[Dataset entries]
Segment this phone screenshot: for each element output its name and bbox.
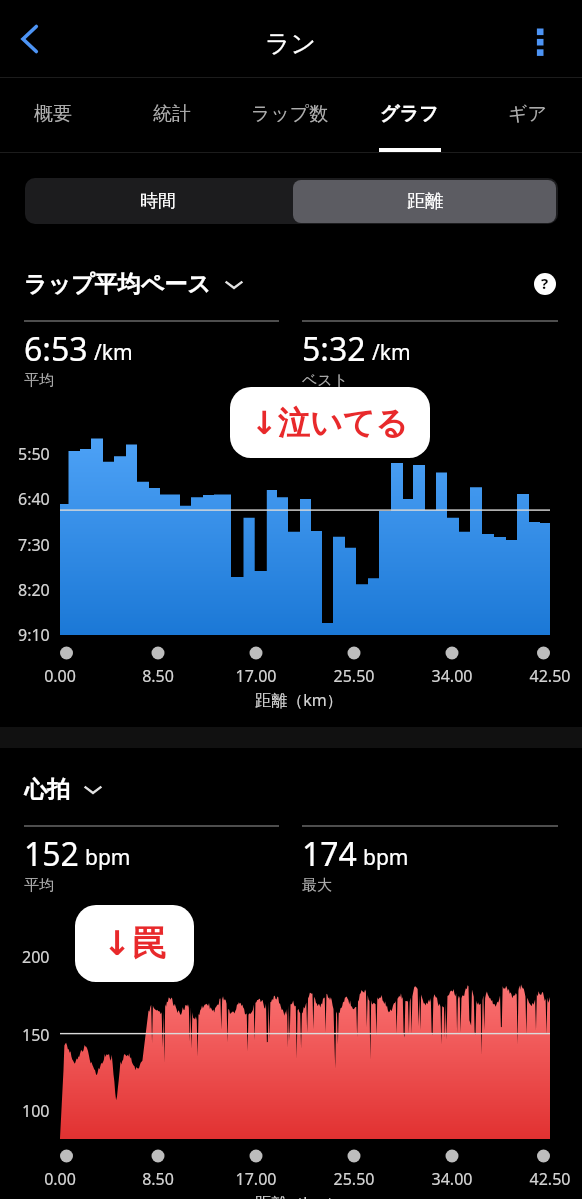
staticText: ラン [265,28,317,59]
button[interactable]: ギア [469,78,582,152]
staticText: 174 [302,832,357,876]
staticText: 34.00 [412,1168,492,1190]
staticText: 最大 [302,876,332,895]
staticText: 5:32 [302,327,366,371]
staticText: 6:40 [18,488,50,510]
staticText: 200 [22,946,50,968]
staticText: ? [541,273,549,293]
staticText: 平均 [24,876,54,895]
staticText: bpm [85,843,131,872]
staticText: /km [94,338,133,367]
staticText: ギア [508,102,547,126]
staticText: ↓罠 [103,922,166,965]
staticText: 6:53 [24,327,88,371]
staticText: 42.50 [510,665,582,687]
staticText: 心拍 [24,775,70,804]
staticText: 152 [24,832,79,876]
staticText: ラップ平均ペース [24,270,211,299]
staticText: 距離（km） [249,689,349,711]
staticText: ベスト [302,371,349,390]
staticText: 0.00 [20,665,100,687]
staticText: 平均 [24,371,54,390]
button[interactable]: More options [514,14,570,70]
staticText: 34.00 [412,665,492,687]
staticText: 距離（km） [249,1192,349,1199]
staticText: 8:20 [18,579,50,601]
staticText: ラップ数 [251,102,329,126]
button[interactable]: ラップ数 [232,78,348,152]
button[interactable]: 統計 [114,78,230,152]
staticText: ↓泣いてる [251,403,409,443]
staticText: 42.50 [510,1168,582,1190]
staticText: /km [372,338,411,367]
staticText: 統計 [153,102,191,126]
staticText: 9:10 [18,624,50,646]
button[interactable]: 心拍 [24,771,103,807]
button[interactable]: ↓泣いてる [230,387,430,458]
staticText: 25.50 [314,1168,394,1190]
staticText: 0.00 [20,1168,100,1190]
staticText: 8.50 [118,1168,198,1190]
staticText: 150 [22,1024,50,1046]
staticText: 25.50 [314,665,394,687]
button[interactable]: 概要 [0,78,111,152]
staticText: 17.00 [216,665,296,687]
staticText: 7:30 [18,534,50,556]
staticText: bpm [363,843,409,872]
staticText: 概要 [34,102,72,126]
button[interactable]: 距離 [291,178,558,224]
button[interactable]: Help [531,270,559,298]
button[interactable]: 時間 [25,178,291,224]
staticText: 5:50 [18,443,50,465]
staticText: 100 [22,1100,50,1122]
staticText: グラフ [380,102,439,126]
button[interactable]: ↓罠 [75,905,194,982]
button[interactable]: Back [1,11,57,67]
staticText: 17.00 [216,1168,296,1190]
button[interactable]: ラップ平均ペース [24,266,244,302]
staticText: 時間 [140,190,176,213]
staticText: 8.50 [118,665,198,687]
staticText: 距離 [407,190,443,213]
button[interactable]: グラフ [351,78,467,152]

**REQUIREMENT**. Looking over the entries above, how many lines contain the string "ラップ数"? State the number and nothing else.

**EXERCISE RESPONSE**. 2